1. A method of inducing an immune response in a mammal against a selected pathogen comprising: administering to a mammalian subject a sufficient amount of a recombinant adenovirus comprising a complete deletion of its E1 gene and at least a functional deletion of its E3 gene and, in the site of the E1 gene deletion, a sequence comprising a cytomegalovirus promoter directing the expression of DNA encoding a protein of said pathogen, which when administered to the subject in said recombinant virus, elicits an immune response against said pathogen.

2. The method according to claim 1, wherein said adenovirus is administered subcutaneously, intranasally, intratracheally, or intramuscularly.
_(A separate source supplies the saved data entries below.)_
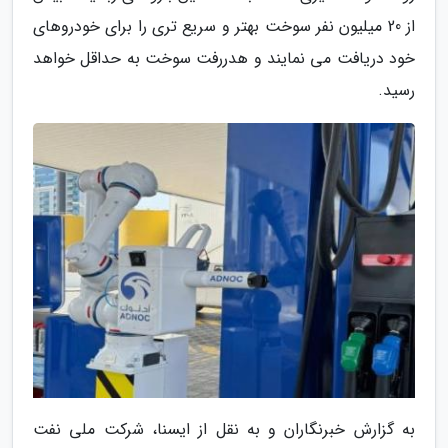
از 20 میلیون نفر سوخت بهتر و سریع تری را برای خودروهای
خود دریافت می نمایند و هدررفت سوخت به حداقل خواهد
رسید.
به گزارش خبرنگاران و به نقل از ایسنا، شرکت ملی نفت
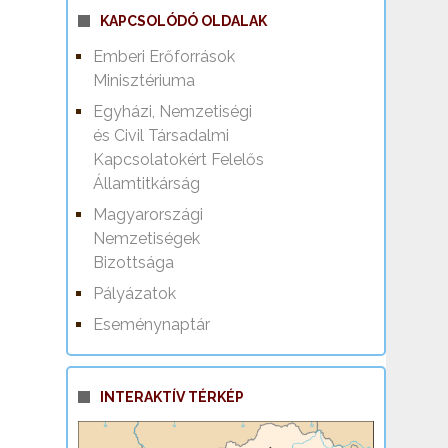
KAPCSOLÓDÓ OLDALAK
Emberi Erőforrások
Minisztériuma
Egyházi, Nemzetiségi
és Civil Társadalmi
Kapcsolatokért Felelős
Államtitkárság
Magyarországi
Nemzetiségek
Bizottsága
Pályázatok
Eseménynaptár
INTERAKTÍV TÉRKÉP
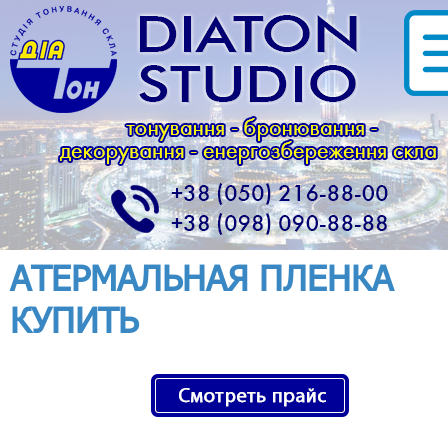
АТЕРМАЛЬНАЯ ПЛЕНКА
КУПИТЬ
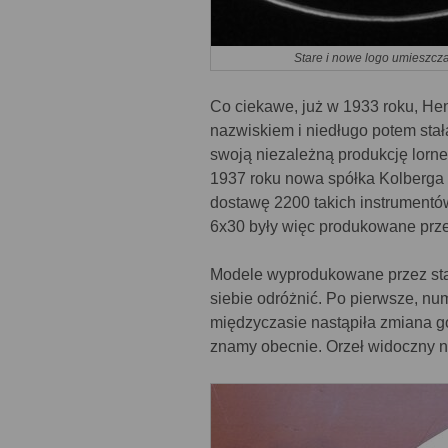
Stare i nowe logo umieszcz
Co ciekawe, już w 1933 roku, He
nazwiskiem i niedługo potem sta
swoją niezależną produkcję lorne
1937 roku nowa spółka Kolberga 
dostawę 2200 takich instrumentów
6x30 były więc produkowane prze
Modele wyprodukowane przez sta
siebie odróżnić. Po pierwsze, nu
międzyczasie nastąpiła zmiana god
znamy obecnie. Orzeł widoczny n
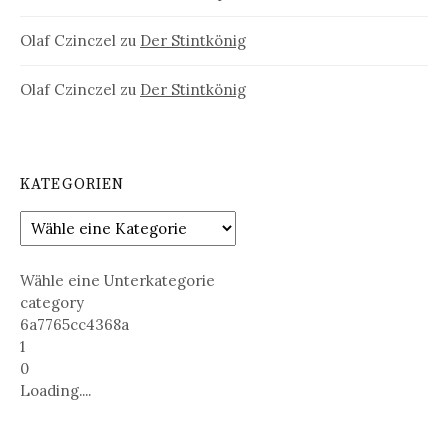
Olaf Czinczel
zu
Der Stintkönig
Olaf Czinczel
zu
Der Stintkönig
KATEGORIEN
Wähle eine Unterkategorie
category
6a7765cc4368a
1
0
Loading....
3. A method of inducing an immune response in a mammal against human immunodeficiency virus HIV comprising: administering to a mammalian subject a sufficient amount of a recombinant adenovirus comprising a complete deletion of its E1 gene and at least a functional deletion of its E3 gene, and in the site of the E1 gene deletion, a sequence comprising a cytomegalovirus promoter directing the replication and expression of DNA encoding an HIV protein, which when administered to the subject in said recombinant virus, elicits an immune response against HIV.
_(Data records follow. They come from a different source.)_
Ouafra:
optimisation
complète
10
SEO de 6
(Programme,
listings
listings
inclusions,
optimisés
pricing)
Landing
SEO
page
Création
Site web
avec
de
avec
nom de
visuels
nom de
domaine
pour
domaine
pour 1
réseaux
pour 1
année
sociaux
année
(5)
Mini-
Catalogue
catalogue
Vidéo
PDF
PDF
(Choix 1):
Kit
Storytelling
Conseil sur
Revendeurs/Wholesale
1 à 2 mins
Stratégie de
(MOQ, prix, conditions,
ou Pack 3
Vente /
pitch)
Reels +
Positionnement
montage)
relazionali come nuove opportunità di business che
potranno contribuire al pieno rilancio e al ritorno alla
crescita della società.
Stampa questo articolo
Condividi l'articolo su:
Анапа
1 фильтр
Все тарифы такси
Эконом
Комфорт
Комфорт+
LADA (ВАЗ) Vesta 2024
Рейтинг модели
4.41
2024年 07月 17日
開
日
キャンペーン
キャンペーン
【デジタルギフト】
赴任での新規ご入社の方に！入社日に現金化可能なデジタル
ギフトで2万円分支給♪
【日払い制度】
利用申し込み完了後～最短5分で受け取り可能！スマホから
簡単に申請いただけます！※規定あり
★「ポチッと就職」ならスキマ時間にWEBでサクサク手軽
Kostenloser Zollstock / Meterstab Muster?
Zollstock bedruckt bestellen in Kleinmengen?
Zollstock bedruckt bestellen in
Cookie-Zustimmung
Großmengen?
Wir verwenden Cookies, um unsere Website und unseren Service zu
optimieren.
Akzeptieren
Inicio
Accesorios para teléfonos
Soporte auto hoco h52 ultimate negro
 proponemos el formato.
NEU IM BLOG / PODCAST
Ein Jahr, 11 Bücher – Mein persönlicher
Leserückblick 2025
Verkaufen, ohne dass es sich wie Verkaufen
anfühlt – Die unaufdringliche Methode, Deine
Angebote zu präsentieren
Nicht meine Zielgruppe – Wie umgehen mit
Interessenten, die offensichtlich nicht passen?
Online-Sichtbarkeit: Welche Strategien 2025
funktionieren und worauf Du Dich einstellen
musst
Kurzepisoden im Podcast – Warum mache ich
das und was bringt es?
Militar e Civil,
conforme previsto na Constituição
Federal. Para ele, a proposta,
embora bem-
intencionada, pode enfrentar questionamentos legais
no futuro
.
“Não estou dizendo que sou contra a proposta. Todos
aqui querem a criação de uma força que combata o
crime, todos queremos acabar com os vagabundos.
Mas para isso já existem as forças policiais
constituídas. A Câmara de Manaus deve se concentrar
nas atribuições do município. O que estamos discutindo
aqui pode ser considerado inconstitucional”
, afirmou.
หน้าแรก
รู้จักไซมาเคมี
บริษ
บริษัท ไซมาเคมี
4. The method according to claim 3, wherein said adenovirus is administered subcutaneously, intranasally, intratracheally, or intramuscularly.
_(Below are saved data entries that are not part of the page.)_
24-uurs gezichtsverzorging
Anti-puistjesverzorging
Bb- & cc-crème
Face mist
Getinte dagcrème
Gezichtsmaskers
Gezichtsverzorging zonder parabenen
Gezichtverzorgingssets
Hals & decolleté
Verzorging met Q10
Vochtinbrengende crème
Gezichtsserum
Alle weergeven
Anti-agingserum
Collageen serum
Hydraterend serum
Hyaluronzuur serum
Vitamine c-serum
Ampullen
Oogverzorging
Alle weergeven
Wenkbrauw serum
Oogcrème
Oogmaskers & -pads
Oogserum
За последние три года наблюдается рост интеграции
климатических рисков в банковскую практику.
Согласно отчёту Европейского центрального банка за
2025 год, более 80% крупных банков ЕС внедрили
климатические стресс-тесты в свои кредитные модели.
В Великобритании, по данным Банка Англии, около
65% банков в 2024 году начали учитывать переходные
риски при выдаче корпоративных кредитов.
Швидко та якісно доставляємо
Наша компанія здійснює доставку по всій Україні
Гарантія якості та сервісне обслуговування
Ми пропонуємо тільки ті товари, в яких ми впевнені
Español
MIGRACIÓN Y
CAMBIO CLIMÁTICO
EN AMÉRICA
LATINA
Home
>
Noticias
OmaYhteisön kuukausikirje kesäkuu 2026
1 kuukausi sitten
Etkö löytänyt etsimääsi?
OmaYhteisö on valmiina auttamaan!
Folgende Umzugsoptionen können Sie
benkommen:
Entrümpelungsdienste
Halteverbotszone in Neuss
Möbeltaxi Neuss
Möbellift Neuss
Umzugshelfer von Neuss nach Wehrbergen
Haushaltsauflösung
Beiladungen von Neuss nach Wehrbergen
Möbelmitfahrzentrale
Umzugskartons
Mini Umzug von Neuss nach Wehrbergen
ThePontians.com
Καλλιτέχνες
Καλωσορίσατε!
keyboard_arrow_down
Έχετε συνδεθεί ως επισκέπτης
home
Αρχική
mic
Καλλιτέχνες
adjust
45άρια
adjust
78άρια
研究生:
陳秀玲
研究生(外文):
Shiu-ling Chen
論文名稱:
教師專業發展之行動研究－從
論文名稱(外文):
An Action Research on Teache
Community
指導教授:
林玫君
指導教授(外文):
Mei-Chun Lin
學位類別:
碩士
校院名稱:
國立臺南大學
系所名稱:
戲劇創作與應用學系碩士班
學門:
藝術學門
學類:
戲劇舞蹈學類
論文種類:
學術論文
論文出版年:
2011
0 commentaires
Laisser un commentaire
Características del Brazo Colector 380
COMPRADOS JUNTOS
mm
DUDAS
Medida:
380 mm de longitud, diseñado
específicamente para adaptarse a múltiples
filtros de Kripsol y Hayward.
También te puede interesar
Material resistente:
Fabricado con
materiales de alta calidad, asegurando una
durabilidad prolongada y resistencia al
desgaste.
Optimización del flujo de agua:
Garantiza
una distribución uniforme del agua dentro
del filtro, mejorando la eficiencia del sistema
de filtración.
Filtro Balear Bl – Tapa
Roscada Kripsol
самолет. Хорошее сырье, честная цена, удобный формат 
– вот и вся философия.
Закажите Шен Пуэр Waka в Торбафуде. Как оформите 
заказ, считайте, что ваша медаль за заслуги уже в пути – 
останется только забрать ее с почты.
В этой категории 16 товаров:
5. A method of inducing an immune response in a mammal against human papilloma virus comprising: administering to a mammalian subject a sufficient amount of a recombinant adenovirus comprising a complete deletion of its E1 gene and at least a functional deletion of its E3 gene, and, in the site of the E1 gene deletion, a sequence comprising a cytomegalovirus promoter directing the replication and expression of DNA encoding a human papilloma virus protein, which when administered to the subject in said recombinant virus, elicits a protective immune response against human papilloma virus.

6. The method according to claim 5, wherein said adenovirus is administered subcutaneously, intranasally, intratracheally, or intramuscularly.